Undersecretary of the Kuwaiti Ministry of Finance, Aseel Al-Munifi

KUWAIT CITY, Sept 9: Undersecretary of the Kuwaiti Ministry of Finance, Aseel Al-Munifi, on Tuesday emphasized the need to develop the tax system and achieve financial sustainability to promote economic integration among Gulf Cooperation Council (GCC) member states.

Speaking at the 15th meeting of the Committee of Heads and Directors of Tax Administrations in GCC countries in Kuwait, Al-Munifi said the meeting is part of ongoing efforts to coordinate GCC tax authorities and develop mechanisms to unify joint tax policies that serve the interests of member states and their populations.

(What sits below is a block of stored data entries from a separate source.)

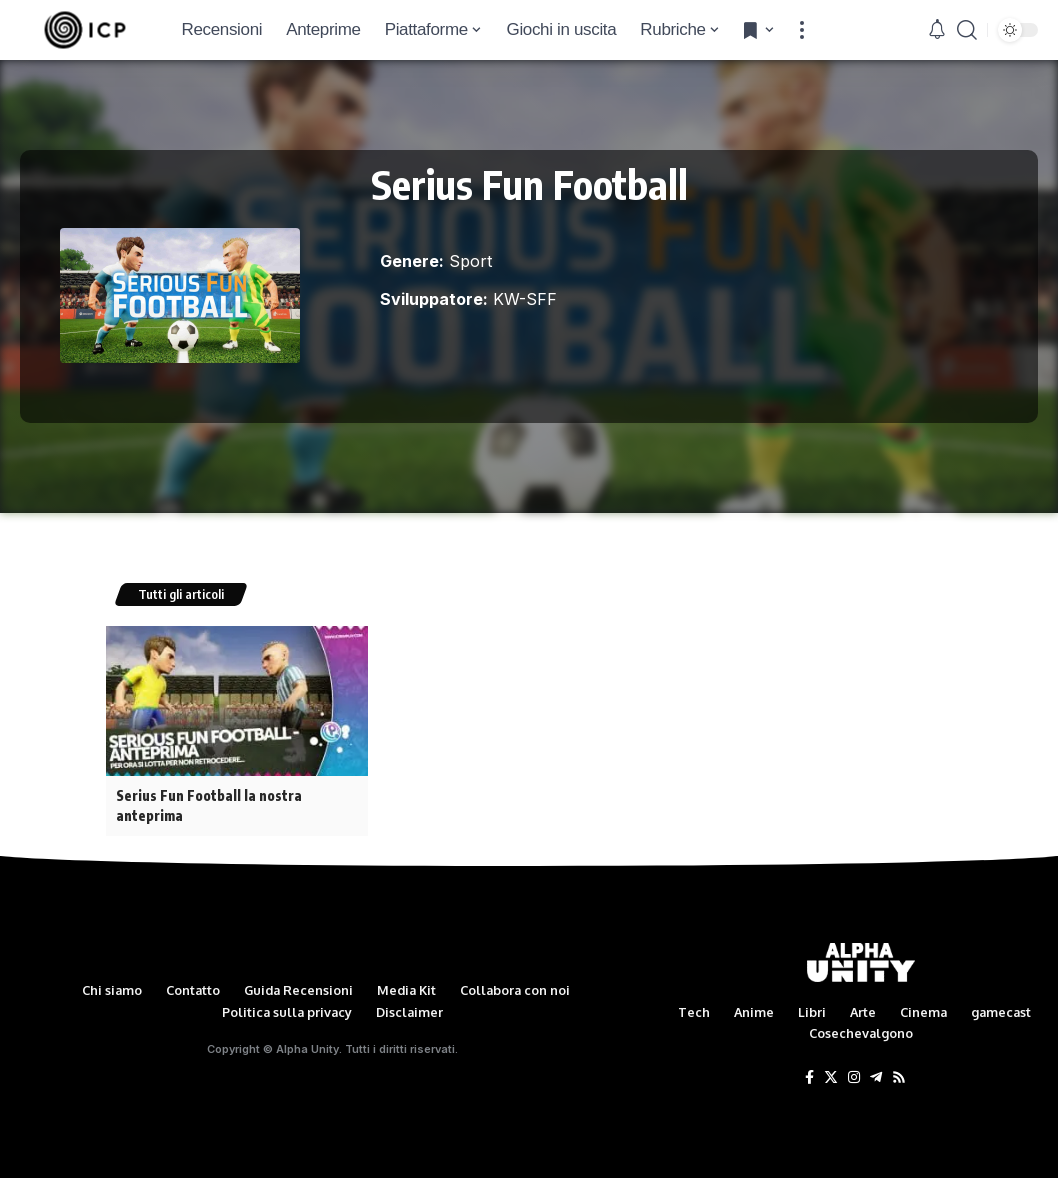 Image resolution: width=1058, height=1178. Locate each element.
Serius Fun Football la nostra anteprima (209, 805)
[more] (802, 30)
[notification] (937, 30)
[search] (967, 30)
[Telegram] (876, 1077)
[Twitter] (831, 1077)
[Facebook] (809, 1077)
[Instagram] (854, 1077)
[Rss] (899, 1077)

She expressed hope that the annex to amend the unified excise tax agreement would be signed at the upcoming financial and economic cooperation meeting scheduled in Kuwait next October, which will bring together the GCC finance ministers. Al-Munifi also commended the heads and directors of tax authorities and the Unified Tax System Working Group for their efforts in preparing studies, working papers, and recommendations.

Khalid Al-Sunaidi, Assistant Secretary-General for Economic and Development Affairs at the GCC General Secretariat, said the meeting continues the process of cooperation among GCC countries in tax policies. He noted that the aim is to unify tax frameworks, enhance economic integration, and support competitiveness at the regional and international levels.

Al-Sunaidi added that discussions at the meeting included outcomes from the GCC Unified Tax System Working Group on redefining energy drinks to reduce the consumption of unhealthy products, and plans to establish a comprehensive electronic system for all types of indirect taxes, alongside other related topics.

During the meeting, GCC tax heads and directors reviewed recommendations and decisions from the 14th meeting and previous sessions, submitting them to the undersecretaries of finance in the GCC. It was agreed to form a technical working group to develop the electronic system for indirect taxes and to redefine energy drinks in the Unified Excise Tax Agreement according to international definitions and classifications.

The 15th GCC Tax Committee meeting held in Kuwait.